Last summer, Holsten and Wertkin repeated the route, likely completing the first alpine-style ascent, in a 20-hour round trip from the car. After eight pitches of steep climbing, with a roofy three-pitch headwall, the route ends on the northeast buttress, which climbs another 2,000 feet to Dragontail’s summit. The two men free-climbed several of the pitches, but found the cracks too dirty to attempt a full free ascent. 

“Although there was a ton of lichen on route, we knew that out of all the lines we had been playing on the last few years, this was the one,” Holsten wrote at his blog. “The splitters, the position, the seriousness, the 2,000-foot ridge to a real summit...this was the big daddy.” 

This year they returned and dedicated two days to scrubbing the crux pitches. On July 22, after a night at Colchuck Lake, they started climbing in midmorning. A 5.10 and 5.11 pitch led to the crux: a bouldery face leading to a leaning, tight-fingers corner. “I felt strong on the pitch, but almost fell when a tiny foot chip I was standing on broke, leaving me to do a one-arm on a finger lock,” Holsten wrote. “Back in the crack I punched upwards, really going for it, gear not a concern. Soon I was at the belay.” 

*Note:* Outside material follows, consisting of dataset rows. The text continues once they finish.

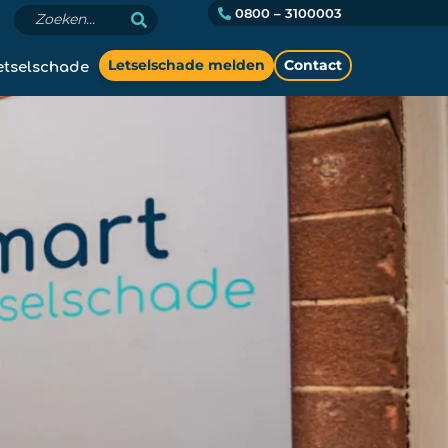
0800 – 3100003
etselschade
Letselschade melden
Contact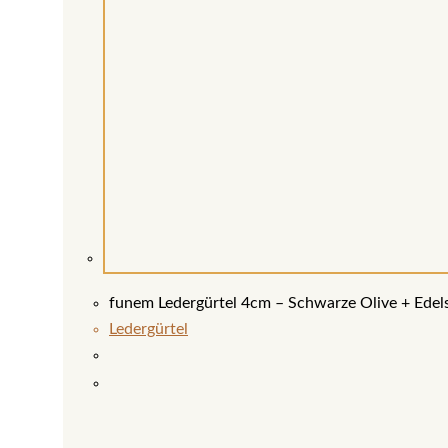
funem Ledergürtel 4cm – Schwarze Olive + Edels
Ledergürtel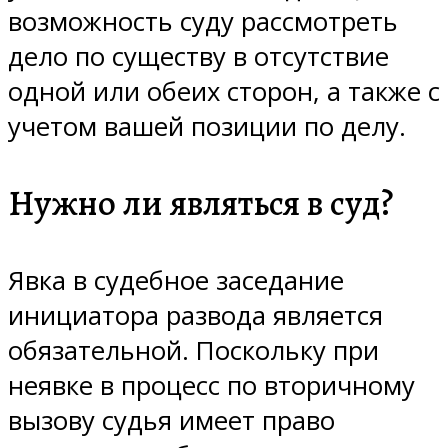
возможность суду рассмотреть
дело по существу в отсутствие
одной или обеих сторон, а также с
учетом вашей позиции по делу.
Нужно ли являться в суд?
Явка в судебное заседание
инициатора развода является
обязательной. Поскольку при
неявке в процесс по вторичному
вызову судья имеет право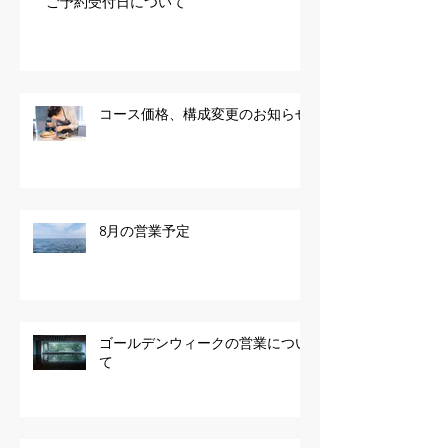
ご予約受付日について
コース価格、構成変更のお知らせ
8月の営業予定
ゴールデンウィークの営業につい
て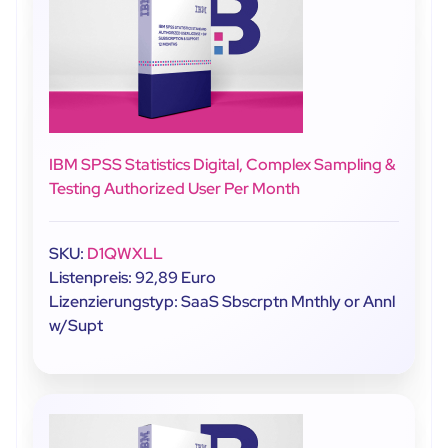
IBM SPSS Statistics Digital, Complex Sampling &
Testing Authorized User Per Month
SKU:
D1QWXLL
Listenpreis: 92,89 Euro
Lizenzierungstyp: SaaS Sbscrptn Mnthly or Annl
w/Supt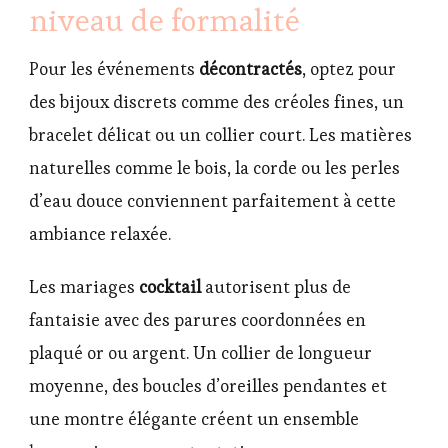
niveau de formalité
Pour les événements
décontractés
, optez pour
des bijoux discrets comme des créoles fines, un
bracelet délicat ou un collier court. Les matières
naturelles comme le bois, la corde ou les perles
d’eau douce conviennent parfaitement à cette
ambiance relaxée.
Les mariages
cocktail
autorisent plus de
fantaisie avec des parures coordonnées en
plaqué or ou argent. Un collier de longueur
moyenne, des boucles d’oreilles pendantes et
une montre élégante créent un ensemble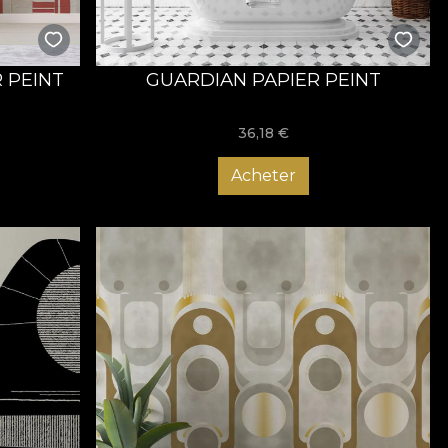
 PEINT
GUARDIAN PAPIER PEINT
36,18
€
Acheter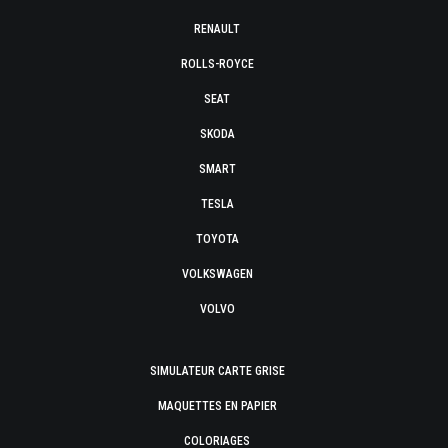
RENAULT
ROLLS-ROYCE
SEAT
SKODA
SMART
TESLA
TOYOTA
VOLKSWAGEN
VOLVO
SIMULATEUR CARTE GRISE
MAQUETTES EN PAPIER
COLORIAGES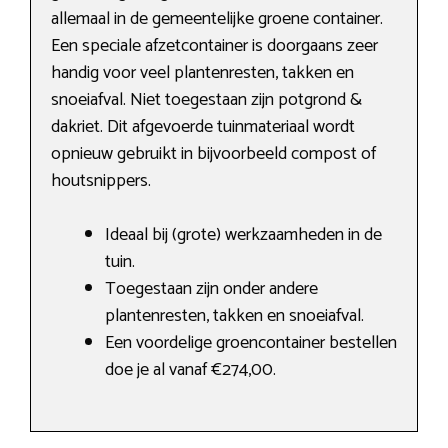
allemaal in de gemeentelijke groene container.
Een speciale afzetcontainer is doorgaans zeer
handig voor veel plantenresten, takken en
snoeiafval. Niet toegestaan zijn potgrond &
dakriet. Dit afgevoerde tuinmateriaal wordt
opnieuw gebruikt in bijvoorbeeld compost of
houtsnippers.
Ideaal bij (grote) werkzaamheden in de
tuin.
Toegestaan zijn onder andere
plantenresten, takken en snoeiafval.
Een voordelige groencontainer bestellen
doe je al vanaf €274,00.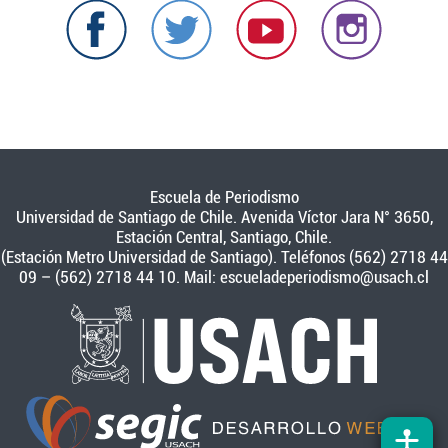
Escuela de Periodismo
Universidad de Santiago de Chile. Avenida Víctor Jara N° 3650,
Estación Central, Santiago, Chile.
(Estación Metro Universidad de Santiago). Teléfonos (562) 2718 44
09 – (562) 2718 44 10. Mail:
escueladeperiodismo@usach.cl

Above some easy ground lay the Great White Headwall, with pitches of 5.9, 5.11a, and super-steep 5.11c/d. Once on the northeast ridge, the pair continued up the 2,000-foot ridge to the summit. 

Jens Holsten begins the crux headwall pitch (5.11c/d) on Dragons of Eden. Photo by Max Hasson.

Jens Holsten low on the crux fourth pitch of Dragons of Eden (5.12a R). Photo by Max Hasson.

In all, the route has three 5.11 leads and one 5.12 pitch, but Holsten said the route stands out not so much for its difficulty but more for the combination of Yosemite-like granite climbing and Cascades alpine ambience. 

“There are no bolts and no fixed gear besides one pin placed by Wayne and Bob long ago,” he wrote. “The climbing is steep, sustained, and, while never too difficult technically, requires a cool head and total control of the grade.” 

Central Cascades peaks have seen a burst of hard climbing energy in recent years. Two 5.11 routes, Solid Gold and Der Sportsman, have been climbed on Prusik Peak. Blake Herrington and Sol Wertkin climbed The Tempest Wall on Colchuck Balanced Rock at 5.10 A2, and it likely soon will go all-free at 5.12c. And Herrington, Holsten and Wertkin recently climbed a 5.11- new route, Gorillas in the Mist, on Mt. Stuart.